• Input data:
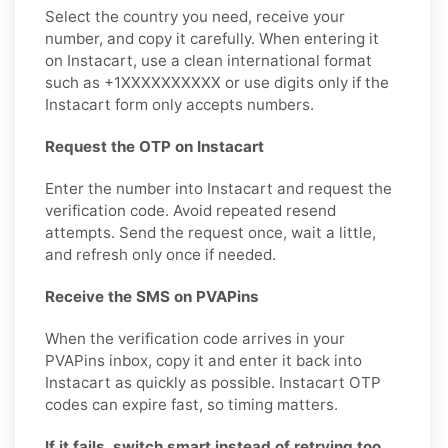
Select the country you need, receive your
number, and copy it carefully. When entering it
on Instacart, use a clean international format
such as +1XXXXXXXXXX or use digits only if the
Instacart form only accepts numbers.
Request the OTP on Instacart
Enter the number into Instacart and request the
verification code. Avoid repeated resend
attempts. Send the request once, wait a little,
and refresh only once if needed.
Receive the SMS on PVAPins
When the verification code arrives in your
PVAPins inbox, copy it and enter it back into
Instacart as quickly as possible. Instacart OTP
codes can expire fast, so timing matters.
If it fails, switch smart instead of retrying too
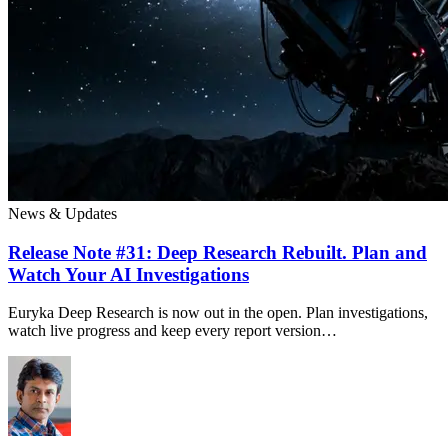
News & Updates
Release Note #31: Deep Research Rebuilt. Plan and
Watch Your AI Investigations
Euryka Deep Research is now out in the open. Plan investigations,
watch live progress and keep every report version…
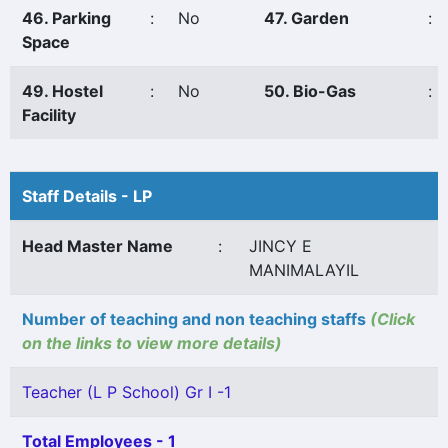
46. Parking
:
No
47. Garden
:
Space
49. Hostel
:
No
50. Bio-Gas
:
Facility
Staff Details - LP
Head Master Name
:
JINCY E
MANIMALAYIL
Number of teaching and non teaching staffs
(Click
on the links to view more details)
Teacher (L P School) Gr I -1
Total Employees - 1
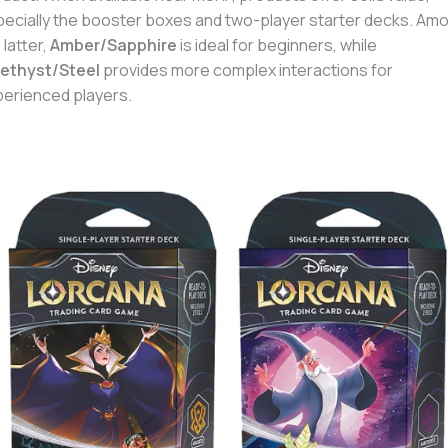
ecially the booster boxes and two-player starter decks. Am
 latter,
Amber/Sapphire
is ideal for beginners, while
ethyst/Steel
provides more complex interactions for
erienced players.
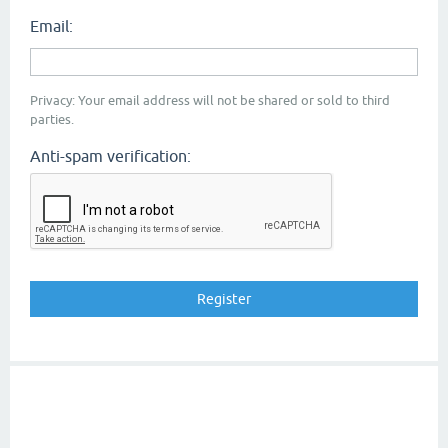
Email:
Privacy: Your email address will not be shared or sold to third
parties.
Anti-spam verification:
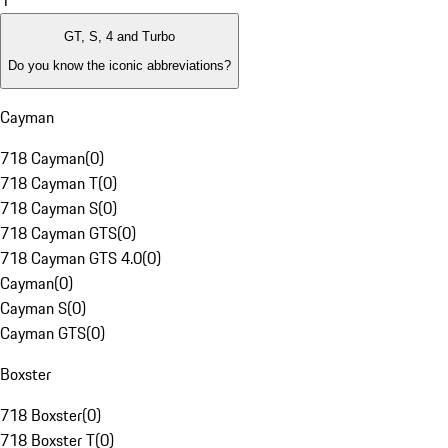
1
GT, S, 4 and Turbo
Do you know the iconic abbreviations?
Cayman
718 Cayman
(
0
)
718 Cayman T
(
0
)
718 Cayman S
(
0
)
718 Cayman GTS
(
0
)
718 Cayman GTS 4.0
(
0
)
Cayman
(
0
)
Cayman S
(
0
)
Cayman GTS
(
0
)
Boxster
718 Boxster
(
0
)
718 Boxster T
(
0
)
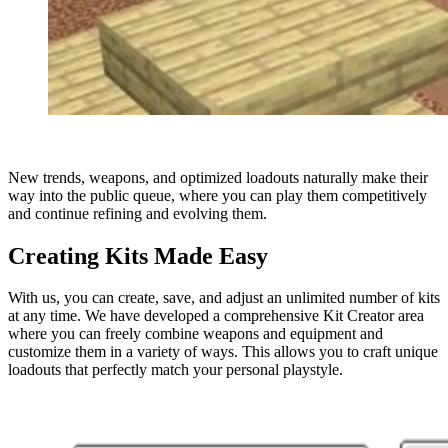
New trends, weapons, and optimized loadouts naturally make their
way into the public queue, where you can play them competitively
and continue refining and evolving them.
Creating Kits Made Easy
With us, you can create, save, and adjust an unlimited number of kits
at any time. We have developed a comprehensive Kit Creator area
where you can freely combine weapons and equipment and
customize them in a variety of ways. This allows you to craft unique
loadouts that perfectly match your personal playstyle.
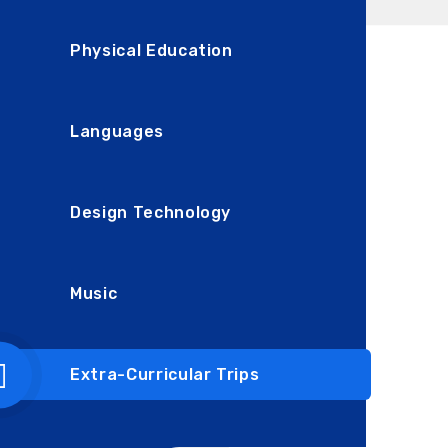
Physical Education
Languages
Design Technology
Music
Extra-Curricular Trips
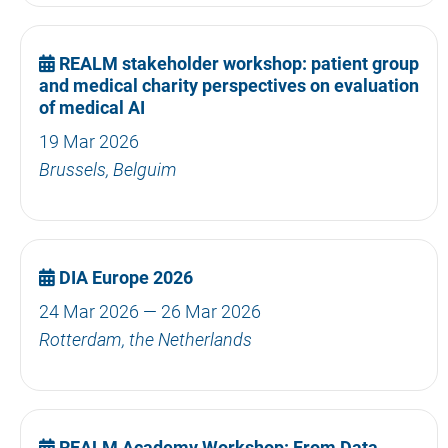
REALM stakeholder workshop: patient group
and medical charity perspectives on evaluation
of medical AI
19 Mar 2026
Brussels, Belguim
DIA Europe 2026
24 Mar 2026 — 26 Mar 2026
Rotterdam, the Netherlands
REALM Academy Workshop: From Data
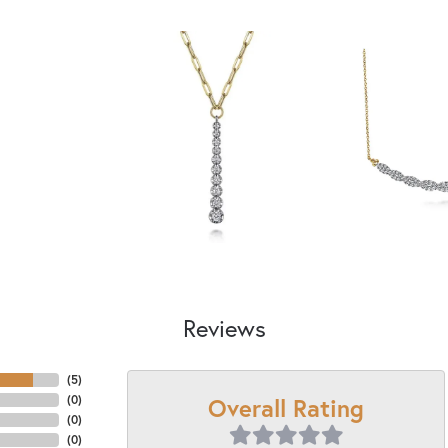
Reviews
(
5
)
Overall Rating
(
0
)
(
0
)
(
0
)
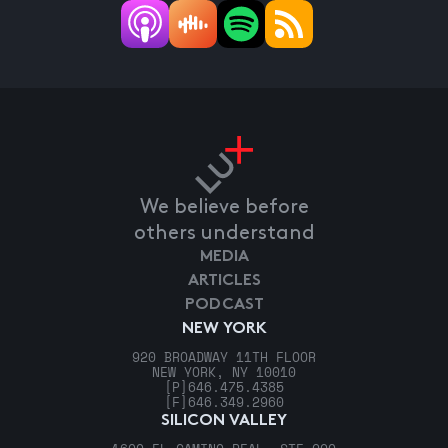
We believe before
others understand
MEDIA
ARTICLES
PODCAST
NEW YORK
920 BROADWAY 11TH FLOOR
NEW YORK, NY 10010
[P]
646.475.4385
[F]
646.349.2960
SILICON VALLEY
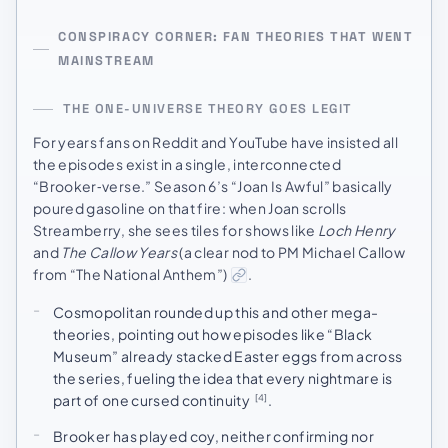
CONSPIRACY CORNER: FAN THEORIES THAT WENT
MAINSTREAM
THE ONE-UNIVERSE THEORY GOES LEGIT
For years fans on Reddit and YouTube have insisted all
the episodes exist in a single, interconnected
“Brooker‑verse.” Season 6’s “Joan Is Awful” basically
poured gasoline on that fire: when Joan scrolls
Streamberry, she sees tiles for shows like
Loch Henry
and
The Callow Years
(a clear nod to PM Michael Callow
from “The National Anthem”)
.
Cosmopolitan rounded up this and other mega-
theories, pointing out how episodes like “Black
Museum” already stacked Easter eggs from across
the series, fueling the idea that every nightmare is
part of one cursed continuity
.
[4]
Brooker has played coy, neither confirming nor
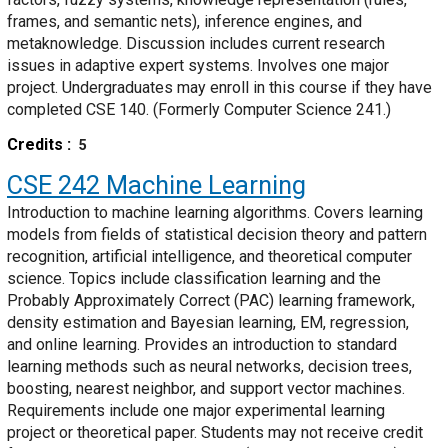
frames, and semantic nets), inference engines, and
metaknowledge. Discussion includes current research
issues in adaptive expert systems. Involves one major
project. Undergraduates may enroll in this course if they have
completed CSE 140. (Formerly Computer Science 241.)
Credits
5
CSE 242
Machine Learning
Introduction to machine learning algorithms. Covers learning
models from fields of statistical decision theory and pattern
recognition, artificial intelligence, and theoretical computer
science. Topics include classification learning and the
Probably Approximately Correct (PAC) learning framework,
density estimation and Bayesian learning, EM, regression,
and online learning. Provides an introduction to standard
learning methods such as neural networks, decision trees,
boosting, nearest neighbor, and support vector machines.
Requirements include one major experimental learning
project or theoretical paper. Students may not receive credit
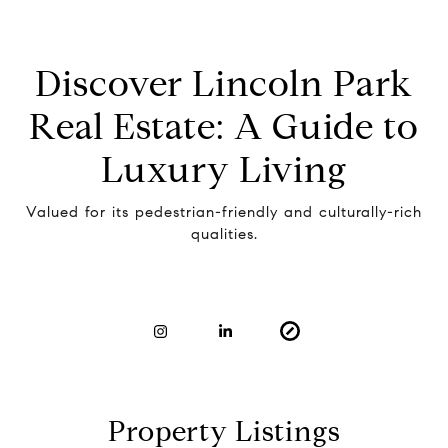
Discover Lincoln Park
Real Estate: A Guide to
Luxury Living
Valued for its pedestrian-friendly and culturally-rich
qualities.
Property Listings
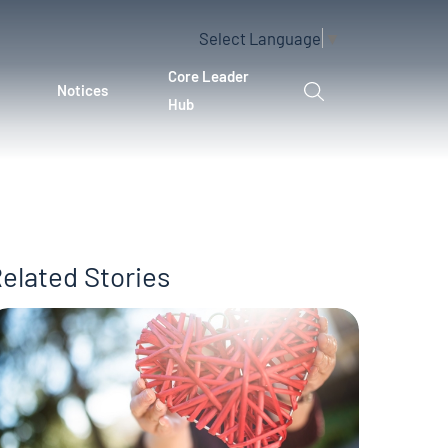
Select Language
▼
Core Leader
Notices
Hub
elated Stories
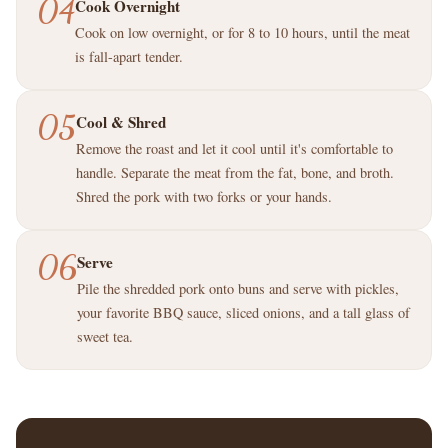
04
Cook Overnight
Cook on low overnight, or for 8 to 10 hours, until the meat
is fall-apart tender.
05
Cool & Shred
Remove the roast and let it cool until it's comfortable to
handle. Separate the meat from the fat, bone, and broth.
Shred the pork with two forks or your hands.
06
Serve
Pile the shredded pork onto buns and serve with pickles,
your favorite BBQ sauce, sliced onions, and a tall glass of
sweet tea.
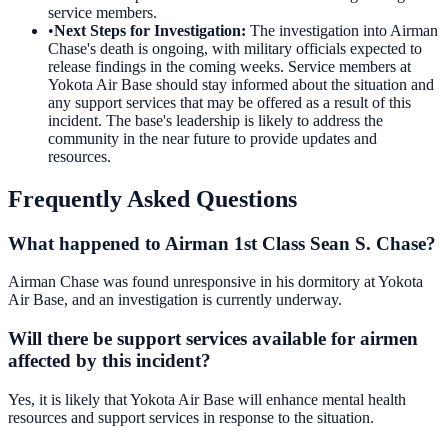
service members.
•
Next Steps for Investigation
:
The investigation into Airman
Chase's death is ongoing, with military officials expected to
release findings in the coming weeks. Service members at
Yokota Air Base should stay informed about the situation and
any support services that may be offered as a result of this
incident. The base's leadership is likely to address the
community in the near future to provide updates and
resources.
Frequently Asked Questions
What happened to Airman 1st Class Sean S. Chase?
Airman Chase was found unresponsive in his dormitory at Yokota
Air Base, and an investigation is currently underway.
Will there be support services available for airmen
affected by this incident?
Yes, it is likely that Yokota Air Base will enhance mental health
resources and support services in response to the situation.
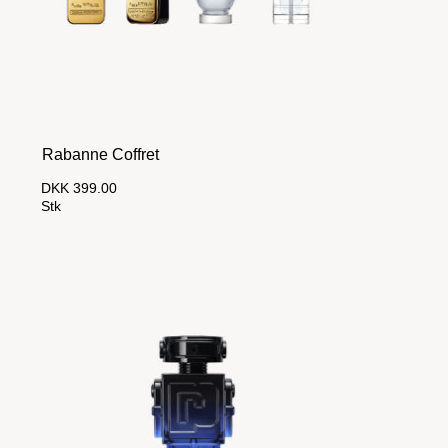
Rabanne Coffret
DKK 399.00
Stk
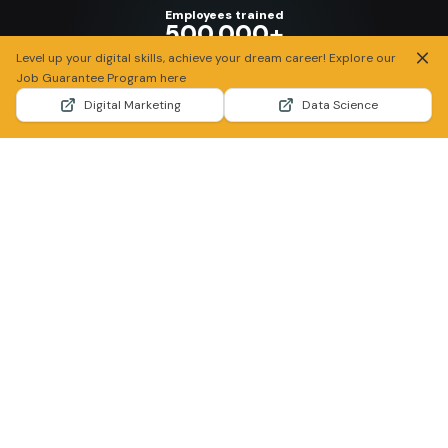
Employees trained
500.000+
Candidate screened, assessed, and recruited
Our Partners
Dharma Syahputra,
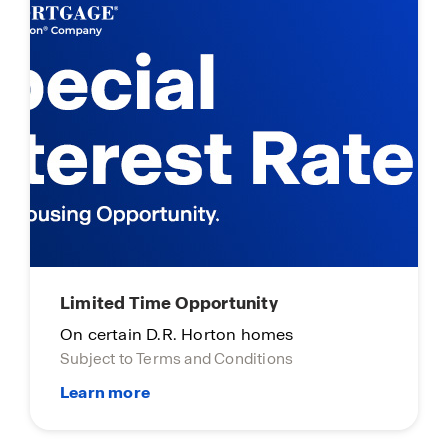
Limited Time Opportunity
On certain D.R. Horton homes
Subject to Terms and Conditions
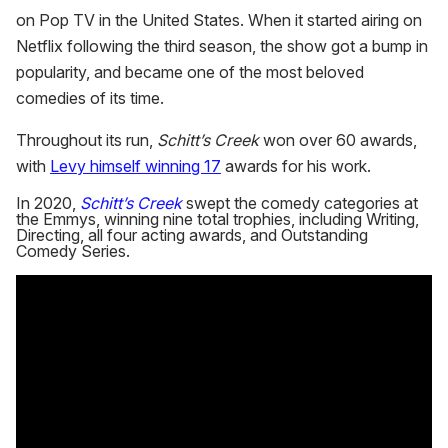
on Pop TV in the United States. When it started airing on
Netflix following the third season, the show got a bump in
popularity, and became one of the most beloved
comedies of its time.
Throughout its run,
Schitt’s Creek
won over 60 awards,
with
Levy himself winning 17
awards for his work.
In 2020,
Schitt’s Creek
swept the comedy categories at
the Emmys, winning nine total trophies, including Writing,
Directing, all four acting awards, and Outstanding
Comedy Series.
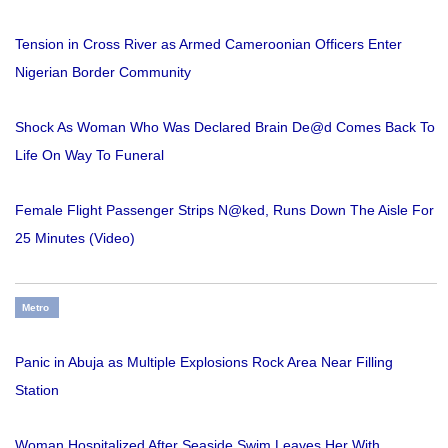
Tension in Cross River as Armed Cameroonian Officers Enter
Nigerian Border Community
Shock As Woman Who Was Declared Brain De@d Comes Back To
Life On Way To Funeral
Female Flight Passenger Strips N@ked, Runs Down The Aisle For
25 Minutes (Video)
Metro
Panic in Abuja as Multiple Explosions Rock Area Near Filling
Station
Woman Hospitalized After Seaside Swim Leaves Her With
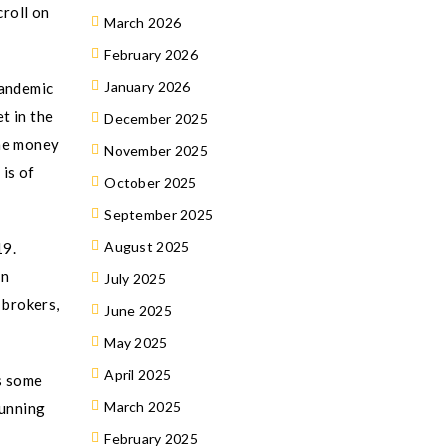
croll on
March 2026
February 2026
January 2026
pandemic
t in the
December 2025
the money
November 2025
 is of
October 2025
September 2025
August 2025
19.
In
July 2025
 brokers,
June 2025
May 2025
April 2025
s some
March 2025
running
February 2025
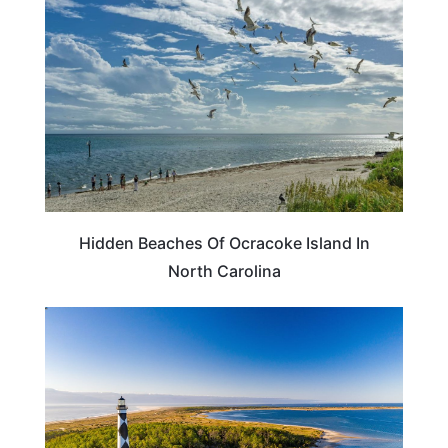
Hidden Beaches Of Ocracoke Island In
North Carolina
NORTH CAROLINA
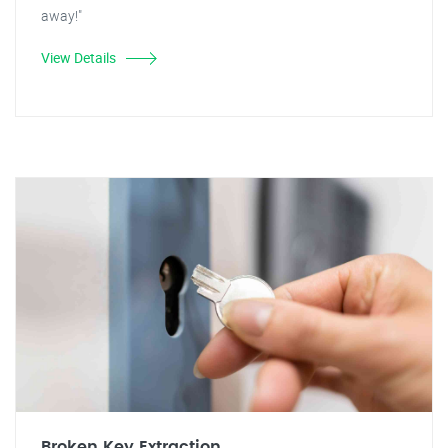
away!"
View Details
Broken Key Extraction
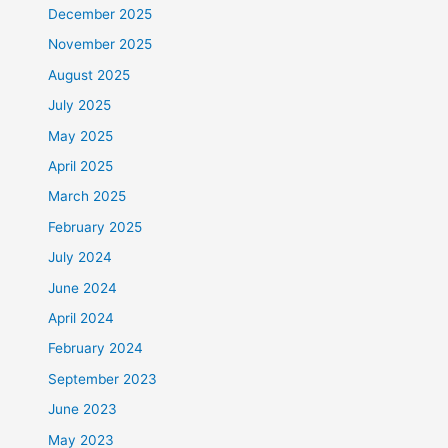
December 2025
November 2025
August 2025
July 2025
May 2025
April 2025
March 2025
February 2025
July 2024
June 2024
April 2024
February 2024
September 2023
June 2023
May 2023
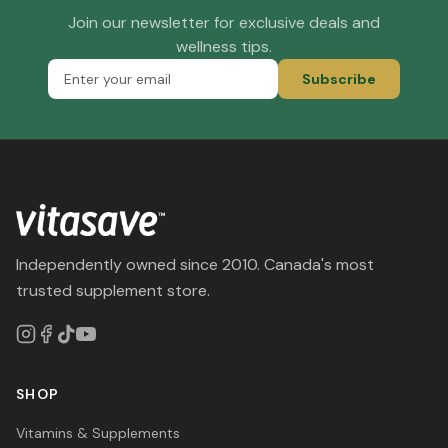
Join our newsletter for exclusive deals and
wellness tips.
Subscribe
Independently owned since 2010. Canada's most
trusted supplement store.
SHOP
Vitamins & Supplements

• What is needed: With the pictures omitted, reproduce the records in full and exactly.

• Reply:
Select the country you need, receive your
number, and copy it carefully. When entering it
on Instacart, use a clean international format
such as +1XXXXXXXXXX or use digits only if the
Instacart form only accepts numbers.
Request the OTP on Instacart
Enter the number into Instacart and request the
verification code. Avoid repeated resend
attempts. Send the request once, wait a little,
and refresh only once if needed.
Receive the SMS on PVAPins
When the verification code arrives in your
PVAPins inbox, copy it and enter it back into
Instacart as quickly as possible. Instacart OTP
codes can expire fast, so timing matters.
If it fails, switch smart instead of retrying too
News & Updates
Release Note #31: Deep Research Rebuilt. Plan and
Watch Your AI Investigations
Euryka Deep Research is now out in the open. Plan investigations,
watch live progress and keep every report version…
46. Parking
:
No
47. Garden
:
Space
49. Hostel
:
No
50. Bio-Gas
:
Facility
Staff Details - LP
Head Master Name
:
JINCY E
MANIMALAYIL
Number of teaching and non teaching staffs
(Click
on the links to view more details)
Teacher (L P School) Gr I -1
Total Employees - 1
ecially the booster boxes and two-player starter decks. Am
 latter,
Amber/Sapphire
is ideal for beginners, while
ethyst/Steel
provides more complex interactions for
erienced players.
Email:
Privacy: Your email address will not be shared or sold to third
parties.
Anti-spam verification:
1
GT, S, 4 and Turbo
Do you know the iconic abbreviations?
Cayman
718 Cayman
(
0
)
718 Cayman T
(
0
)
718 Cayman S
(
0
)
718 Cayman GTS
(
0
)
718 Cayman GTS 4.0
(
0
)
Cayman
(
0
)
Cayman S
(
0
)
Cayman GTS
(
0
)
Boxster
718 Boxster
(
0
)
718 Boxster T
(
0
)
New trends, weapons, and optimized loadouts naturally make their
way into the public queue, where you can play them competitively
and continue refining and evolving them.
Creating Kits Made Easy
With us, you can create, save, and adjust an unlimited number of kits
at any time. We have developed a comprehensive Kit Creator area
where you can freely combine weapons and equipment and
customize them in a variety of ways. This allows you to craft unique
loadouts that perfectly match your personal playstyle.
Physical Education
Languages
Design Technology
Music
Extra-Curricular Trips
REALM stakeholder workshop: patient group
and medical charity perspectives on evaluation
of medical AI
19 Mar 2026
Brussels, Belguim
DIA Europe 2026
24 Mar 2026 — 26 Mar 2026
Rotterdam, the Netherlands
REALM Academy Workshop: From Data
Reviews
(
5
)
Overall Rating
(
0
)
(
0
)
(
0
)
We believe before
others understand
MEDIA
ARTICLES
PODCAST
NEW YORK
920 BROADWAY 11TH FLOOR
NEW YORK, NY 10010
[P]
646.475.4385
[F]
646.349.2960
SILICON VALLEY
CONSPIRACY CORNER: FAN THEORIES THAT WENT
MAINSTREAM
THE ONE-UNIVERSE THEORY GOES LEGIT
For years fans on Reddit and YouTube have insisted all
the episodes exist in a single, interconnected
“Brooker‑verse.” Season 6’s “Joan Is Awful” basically
poured gasoline on that fire: when Joan scrolls
Streamberry, she sees tiles for shows like
Loch Henry
and
The Callow Years
(a clear nod to PM Michael Callow
from “The National Anthem”)
.
Cosmopolitan rounded up this and other mega-
theories, pointing out how episodes like “Black
Museum” already stacked Easter eggs from across
the series, fueling the idea that every nightmare is
part of one cursed continuity
.
[4]
Brooker has played coy, neither confirming nor
frames, and semantic nets), inference engines, and
metaknowledge. Discussion includes current research
issues in adaptive expert systems. Involves one major
project. Undergraduates may enroll in this course if they have
completed CSE 140. (Formerly Computer Science 241.)
Credits
5
CSE 242
Machine Learning
Introduction to machine learning algorithms. Covers learning
models from fields of statistical decision theory and pattern
recognition, artificial intelligence, and theoretical computer
science. Topics include classification learning and the
Probably Approximately Correct (PAC) learning framework,
density estimation and Bayesian learning, EM, regression,
and online learning. Provides an introduction to standard
learning methods such as neural networks, decision trees,
boosting, nearest neighbor, and support vector machines.
Requirements include one major experimental learning
project or theoretical paper. Students may not receive credit
Discover Lincoln Park
Real Estate: A Guide to
Luxury Living
Valued for its pedestrian-friendly and culturally-rich
qualities.
Property Listings
Select Language
▼
Core Leader
Notices
Hub
elated Stories
04
Cook Overnight
Cook on low overnight, or for 8 to 10 hours, until the meat
is fall-apart tender.
05
Cool & Shred
Remove the roast and let it cool until it's comfortable to
handle. Separate the meat from the fat, bone, and broth.
Shred the pork with two forks or your hands.
06
Serve
Pile the shredded pork onto buns and serve with pickles,
your favorite BBQ sauce, sliced onions, and a tall glass of
sweet tea.
service members.
•
Next Steps for Investigation
:
The investigation into Airman
Chase's death is ongoing, with military officials expected to
release findings in the coming weeks. Service members at
Yokota Air Base should stay informed about the situation and
any support services that may be offered as a result of this
incident. The base's leadership is likely to address the
community in the near future to provide updates and
resources.
Frequently Asked Questions
What happened to Airman 1st Class Sean S. Chase?
Airman Chase was found unresponsive in his dormitory at Yokota
Air Base, and an investigation is currently underway.
Will there be support services available for airmen
affected by this incident?
Yes, it is likely that Yokota Air Base will enhance mental health
resources and support services in response to the situation.
Rabanne Coffret
DKK 399.00
Stk
Employees trained
500.000+
Candidate screened, assessed, and recruited
Our Partners
Dharma Syahputra,
Limited Time Opportunity
On certain D.R. Horton homes
Subject to Terms and Conditions
on Pop TV in the United States. When it started airing on
Netflix following the third season, the show got a bump in
popularity, and became one of the most beloved
comedies of its time.
Throughout its run,
Schitt’s Creek
won over 60 awards,
with
Levy himself winning 17
awards for his work.
In 2020,
Schitt’s Creek
swept the comedy categories at
the Emmys, winning nine total trophies, including Writing,
Directing, all four acting awards, and Outstanding
Comedy Series.
Tension in Cross River as Armed Cameroonian Officers Enter
Nigerian Border Community
Shock As Woman Who Was Declared Brain De@d Comes Back To
Life On Way To Funeral
Female Flight Passenger Strips N@ked, Runs Down The Aisle For
25 Minutes (Video)
Metro
Panic in Abuja as Multiple Explosions Rock Area Near Filling
Station
Woman Hospitalized After Seaside Swim Leaves Her With
croll on
March 2026
February 2026
January 2026
pandemic
t in the
December 2025
the money
November 2025
 is of
October 2025
September 2025
August 2025
19.
In
July 2025
 brokers,
June 2025
May 2025
April 2025
s some
March 2025
running
February 2025
Hidden Beaches Of Ocracoke Island In
North Carolina
NORTH CAROLINA
away!"
View Details
Broken Key Extraction
December 2025
November 2025
August 2025
July 2025
May 2025
April 2025
March 2025
February 2025
July 2024
June 2024
April 2024
February 2024
September 2023
June 2023
May 2023
Join our newsletter for exclusive deals and
wellness tips.
Subscribe
Independently owned since 2010. Canada's most
trusted supplement store.
SHOP
Vitamins & Supplements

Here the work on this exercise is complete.